In [None]:
# R Program session info
sessionInfo()

# Know your current working directory
getwd()

# Week 5, Precipitation in Boulder, CO in R Programming Language 

## THIS IS THE ANSWER KEY


### LEARNING GOALS

After doing this exercise, you should be able to:

- Give examples of different kinds of precipitation and recall the two types that occur most often in the Boulder, CO area
- Identify which months receive the highest average precipitation, in Boulder, CO
- Modify R dataframes
- Create bar plots, in color! (oh my!)

### PREREQUISITES

- Know how to access a text/csv file in R


## BACKGROUND

> In the local weather news, every day we learn something new about what water vapor is up to in  the atmosphere -- we learn about rainfall, snowstorms, hail, drizzle, sleet, or if you live along the Front Range, all five in the same day. In meteorology and hydrology, these descriptions of water's condensation behavior from the atmosphere to the surface fit under the all-encompassing umbrella of precipitation (Pun absolutely intended).

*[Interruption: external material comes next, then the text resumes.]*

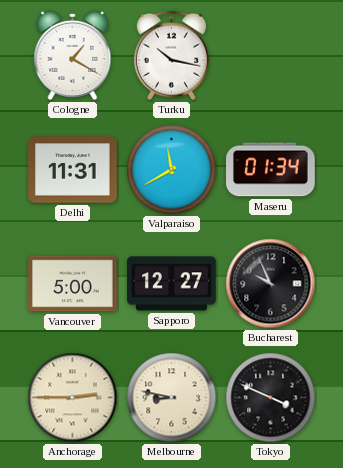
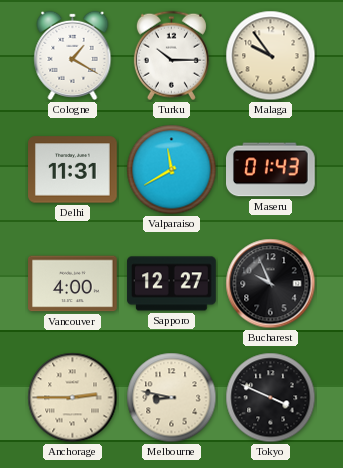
Turku: 10:17 -> 10:15
Malaga: none -> 9:54
Maseru: 01:34 -> 01:43
Vancouver: 5:00 -> 4:00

> To know how much precipitation to expect on any given day, scientists use various types of gauges to measure precipitation amounts. Some of the simplest devices were invented hundreds of years ago-- literally small cylinders with vertical ticks that denote some unit of length. Below is an image of a modern rain gauge, with some visiting rain!

> Simple precipitation gauges are manually checked while fancier ones are automated.

![Rain_Gauge.jpg](Rain_Gauge.jpg)

### Precipitation in the Boulder, CO Area

- According to the National Oceanic and Atmospheric Administration (NOAA), the average annual precipitation (including rain, snow, etc) in Boulder, CO is ~ 20 inches. 

- The majority of precipitation falls in the __Winter__ (snow) or in the __Summer__ (rain).

#### Which months have the highest precipitation, on average?
Let's import some data to find out!

### But first, a review: What is a dataframe in R?

- In R, a __dataframe__ is a two-dimensional array-like structure that stores data. The data stored in a data frame can be numeric, factor or character type.

- In a __dataframe__, the columns contain the "variables" of the dataset. The rows contain the observations "obs". 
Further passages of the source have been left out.